Macroeconometrics
Code
2168
Academic unit
null
Department
null
Credits
7
Teacher in charge
Luís Miguel Rainho Catela Nunes
Teaching language
English
Objectives
In this course, students will learn the most important concepts, models, and techniques used in the empirical econometric analysis of macroeconomic data. The focus of the course will be on dynamic models using econometric time series methods. During the course, students will also learn how to use specialized econometric software tools.
Prerequisites
N/A
Subject matter
The following topics will be covered during this course.
1. Basic concepts in time-series analysis:
-difference equations, stationarity and ARMA models, forecasting.
2. Models for unobserved components:
-state space models, the Kalman filter, structural time series models.
3. Modeling trends and cycles:
-HP and band-pass filters, unit-roots and cointegration, spectral analysis.
4. Structural VAR models:
-short run and long run restrictions, alternative identification methods.
5. Modeling volatility and correlation:
-univariate and multivariate ARCH-type models, contagion.
6. Structural changes and regime switching.
7. Non-linear models.
Bibliography
The main textbook used in this course is:
-Enders, W. (2009), Applied Econometric Time Series, 3rd ed., John Wiley & Sons, Inc. rovisional. Subject to changes.
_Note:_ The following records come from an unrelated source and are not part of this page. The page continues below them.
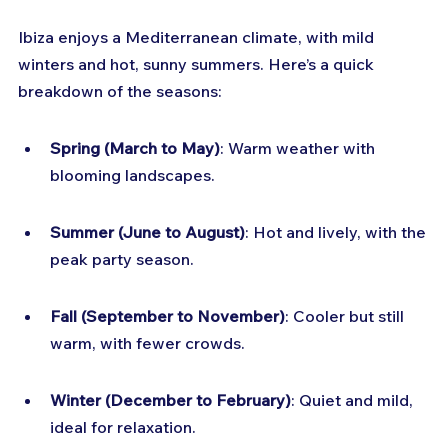
Ibiza enjoys a Mediterranean climate, with mild 
winters and hot, sunny summers. Here’s a quick 
breakdown of the seasons:
Spring (March to May)
: Warm weather with 
blooming landscapes.
Summer (June to August)
: Hot and lively, with the 
peak party season.
Fall (September to November)
: Cooler but still 
warm, with fewer crowds.
Winter (December to February)
: Quiet and mild, 
ideal for relaxation.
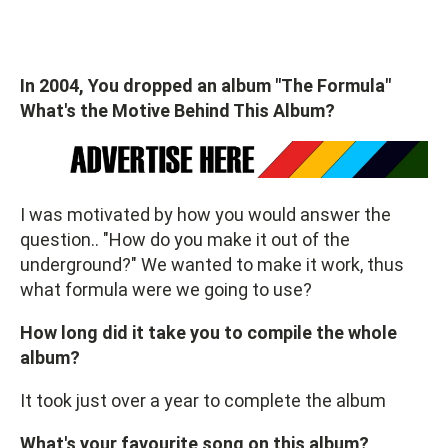
In 2004, You dropped an album "The Formula"
What's the Motive Behind This Album?
I was motivated by how you would answer the
question.. "How do you make it out of the
underground?" We wanted to make it work, thus
what formula were we going to use?
How long did it take you to compile the whole
album?
It took just over a year to complete the album
What's your favourite song on this album?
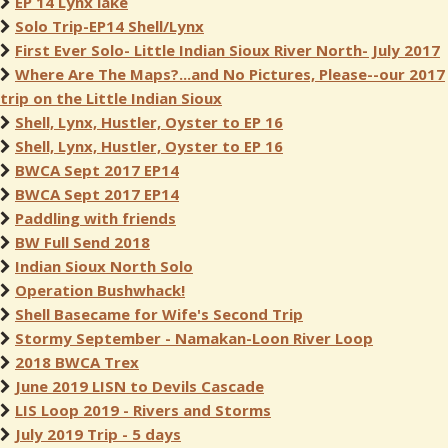
EP 14 Lynx lake
Solo Trip-EP14 Shell/Lynx
First Ever Solo- Little Indian Sioux River North- July 2017
Where Are The Maps?...and No Pictures, Please--our 2017
trip on the Little Indian Sioux
Shell, Lynx, Hustler, Oyster to EP 16
Shell, Lynx, Hustler, Oyster to EP 16
BWCA Sept 2017 EP14
BWCA Sept 2017 EP14
Paddling with friends
BW Full Send 2018
Indian Sioux North Solo
Operation Bushwhack!
Shell Basecame for Wife's Second Trip
Stormy September - Namakan-Loon River Loop
2018 BWCA Trex
June 2019 LISN to Devils Cascade
LIS Loop 2019 - Rivers and Storms
July 2019 Trip - 5 days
An optional more advanced book is:
-Hamilton, J.D. (1994), Time Series Analysis, Princeton University Press. Additional readings from other books, articles, and reports will be announced during the course.
Teaching method
Students should attend weekly classes to understand and learn to use the main time series macroeconometric tools and the theoretical arguments used to derive the main results, and to get acquainted with the interpretation of the results for selected empirical examples. Students are expected to participate actively in the discussions of the examples covered in class. Reading of the required texts is essential since they provide detailed discussions of each topic and provide students with several additional examples illustrating the applicability of the general techniques.
Computer lab sessions will help students to use specialized econometric software tools. Group assignments are important to develop all the learning objectives.
Evaluation method
The final course grade is based on a midterm exam (20%), a final exam (40%), and several group assignments (40%). Groups should have 3 students (exceptionally 4). Grades for the assignments will specifically take into account the quality of the work done and the autonomy of the group. All important assessment dates will be posted at the course page on moodle.